___ Study material ___

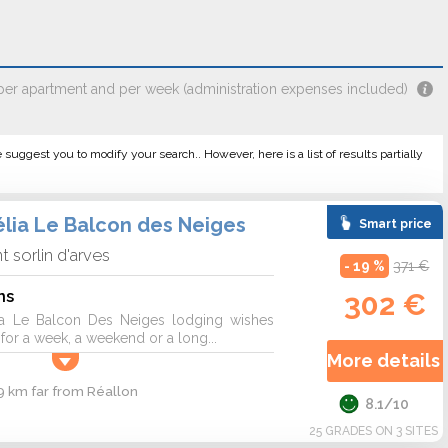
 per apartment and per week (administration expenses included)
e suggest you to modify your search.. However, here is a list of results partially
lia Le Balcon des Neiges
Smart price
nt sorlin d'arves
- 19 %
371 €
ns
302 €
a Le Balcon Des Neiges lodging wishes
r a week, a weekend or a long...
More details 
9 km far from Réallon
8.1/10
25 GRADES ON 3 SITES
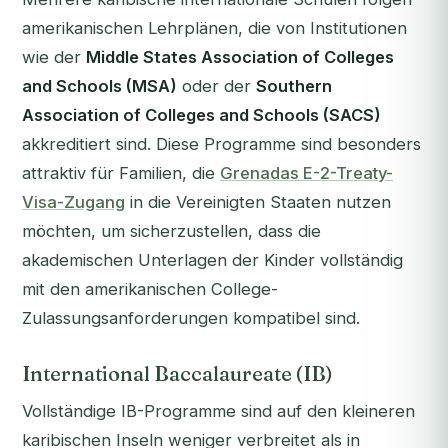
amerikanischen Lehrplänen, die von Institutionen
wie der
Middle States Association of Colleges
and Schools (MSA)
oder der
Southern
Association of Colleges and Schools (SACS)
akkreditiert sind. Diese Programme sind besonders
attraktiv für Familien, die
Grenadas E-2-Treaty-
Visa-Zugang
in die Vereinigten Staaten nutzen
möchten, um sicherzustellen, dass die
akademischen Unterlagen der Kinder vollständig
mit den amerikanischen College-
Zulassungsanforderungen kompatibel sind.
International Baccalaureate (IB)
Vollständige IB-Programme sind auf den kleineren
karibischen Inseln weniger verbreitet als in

___

What is being asked | Which of the lines in the data hold the string "amerikanischen"? Report each of them by copying it.

Result of the task |
amerikanischen Lehrplänen, die von Institutionen
mit den amerikanischen College-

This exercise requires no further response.